I’m very new to Elixir and hoped someone might have a few moments to check over my first Elixir program. It’s a pretty direct translation of a Racket program I wrote, so I would especially value any feedback on more effective or Elixiry approaches.
The purpose of the program is to ingest a BibLaTeX file (@bibfile), which will be processed and written out to @outfile. Processing involves
Regularizing the keywords (conveniently on lines starting "“Keywords = {”), so each keyword is separated by commas (rather than comma or semicolon) and capitalized
Passing all of other lines unchanged
For example,
@book{Snoopy-Dark-01,
Author = {Snoopy},
Keywords = {fiction; Unfinished Books},
Booktitle = {It was a Dark and Stormy Night}}
should end up as
@book{Snoopy-Dark-01,
Author = {Snoopy},
Keywords = {Fiction, Unfinished books},
Booktitle = {It was a Dark and Stormy Night}}
Pretty basic, but a good learning experience.
Thank you very much in advance. I’m really enjoying both the Elixir language and community.
defmodule BibCleaner do
@bibfile "/Users/ghoetker/BibDeskPapers/masterbibliography.bib"
@outfile "test_out.bib"
@moduledoc """
Clean BibLaTeX files
"""
def clean do
{:ok, data} = File.read(@bibfile)
{:ok, file} = File.open(@outfile, [:write, :utf8])
data
|> String.split("\n")
|> Enum.map(&process(&1))
|> Enum.map(&IO.puts(file, &1))
File.close(file)
end
defp process(astring) do
cond do
String.contains?(astring, "\tKeywords = {") ->
astring
|> String.replace_leading("\tKeywords = {", "")

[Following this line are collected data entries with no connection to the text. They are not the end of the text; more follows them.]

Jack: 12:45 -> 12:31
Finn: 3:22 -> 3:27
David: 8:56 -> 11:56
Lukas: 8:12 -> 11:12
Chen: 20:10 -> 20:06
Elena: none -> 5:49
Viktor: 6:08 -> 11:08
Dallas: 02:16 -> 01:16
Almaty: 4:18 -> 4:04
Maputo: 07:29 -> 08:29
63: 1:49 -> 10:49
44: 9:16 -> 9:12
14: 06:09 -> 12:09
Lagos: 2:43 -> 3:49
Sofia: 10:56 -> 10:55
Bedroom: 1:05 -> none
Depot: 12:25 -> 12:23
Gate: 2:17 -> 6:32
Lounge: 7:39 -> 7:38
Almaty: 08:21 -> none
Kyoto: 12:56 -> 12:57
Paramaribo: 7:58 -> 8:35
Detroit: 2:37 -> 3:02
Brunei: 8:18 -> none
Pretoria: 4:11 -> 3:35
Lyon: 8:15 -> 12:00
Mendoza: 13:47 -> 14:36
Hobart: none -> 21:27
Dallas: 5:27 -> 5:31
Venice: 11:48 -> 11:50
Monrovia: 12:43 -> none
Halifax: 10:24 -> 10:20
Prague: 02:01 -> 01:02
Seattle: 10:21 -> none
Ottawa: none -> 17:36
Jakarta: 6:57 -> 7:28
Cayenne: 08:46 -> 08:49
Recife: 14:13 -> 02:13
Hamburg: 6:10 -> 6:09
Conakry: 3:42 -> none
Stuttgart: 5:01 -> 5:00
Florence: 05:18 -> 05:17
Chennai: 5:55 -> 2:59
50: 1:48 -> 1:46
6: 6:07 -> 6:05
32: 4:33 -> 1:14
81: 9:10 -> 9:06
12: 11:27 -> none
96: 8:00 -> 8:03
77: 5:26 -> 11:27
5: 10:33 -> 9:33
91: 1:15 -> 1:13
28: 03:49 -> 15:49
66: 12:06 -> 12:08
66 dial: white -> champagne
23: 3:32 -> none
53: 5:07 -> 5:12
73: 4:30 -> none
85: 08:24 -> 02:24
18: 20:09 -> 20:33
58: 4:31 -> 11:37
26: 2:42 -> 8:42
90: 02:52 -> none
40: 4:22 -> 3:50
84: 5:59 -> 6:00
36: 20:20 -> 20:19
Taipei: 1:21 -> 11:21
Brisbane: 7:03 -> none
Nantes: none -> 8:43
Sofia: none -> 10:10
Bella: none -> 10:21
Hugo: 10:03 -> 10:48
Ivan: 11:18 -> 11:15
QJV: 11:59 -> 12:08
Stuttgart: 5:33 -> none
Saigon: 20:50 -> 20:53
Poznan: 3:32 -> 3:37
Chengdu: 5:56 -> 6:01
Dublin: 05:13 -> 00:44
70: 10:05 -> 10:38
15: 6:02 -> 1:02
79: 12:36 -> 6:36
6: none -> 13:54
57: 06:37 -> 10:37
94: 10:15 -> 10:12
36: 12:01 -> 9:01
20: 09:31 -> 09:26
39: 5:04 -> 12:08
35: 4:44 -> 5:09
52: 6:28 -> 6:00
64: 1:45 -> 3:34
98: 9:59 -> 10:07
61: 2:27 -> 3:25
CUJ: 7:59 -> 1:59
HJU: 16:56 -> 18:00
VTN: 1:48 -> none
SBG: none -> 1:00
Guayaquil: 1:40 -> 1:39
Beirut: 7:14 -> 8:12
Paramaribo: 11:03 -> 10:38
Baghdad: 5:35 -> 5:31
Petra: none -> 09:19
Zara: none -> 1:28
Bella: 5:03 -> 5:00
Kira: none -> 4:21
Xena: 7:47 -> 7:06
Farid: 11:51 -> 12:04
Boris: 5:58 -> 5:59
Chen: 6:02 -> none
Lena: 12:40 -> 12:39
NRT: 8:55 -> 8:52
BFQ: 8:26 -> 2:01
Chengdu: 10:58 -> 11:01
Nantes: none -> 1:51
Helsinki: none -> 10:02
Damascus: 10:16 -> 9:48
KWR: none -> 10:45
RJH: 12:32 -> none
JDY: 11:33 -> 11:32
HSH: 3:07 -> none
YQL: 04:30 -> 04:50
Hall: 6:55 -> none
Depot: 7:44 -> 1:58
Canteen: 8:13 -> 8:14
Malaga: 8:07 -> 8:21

|> String.replace_trailing("},", "")
|> String.split([", ", "; "])
|> Enum.map(&String.capitalize/1)
|> Enum.join(", ")
|> (fn x -> "\tKeywords = {" <> "#{x}" <> "}," end).()
true ->
"#{astring}"
end
end
end
From a quick glance, lgtm. Having said that - and this has nothing to do with Elixir - if this is more than a one-off, I would parse that thing into some data structure, operate on the data structure, and then write it out to a string again. May be me, but I prefer to have the ugly string scanning stuff and the stuff I’m actually trying to accomplish separate
Eh, that itself is technically a shorter way of just calling to_string(astring), which can be important is astring is an IOList or integer or something.
Replacing cond makes a lot of sense. Not sure why I’d gone to "#{astring}", but just astring works just fine.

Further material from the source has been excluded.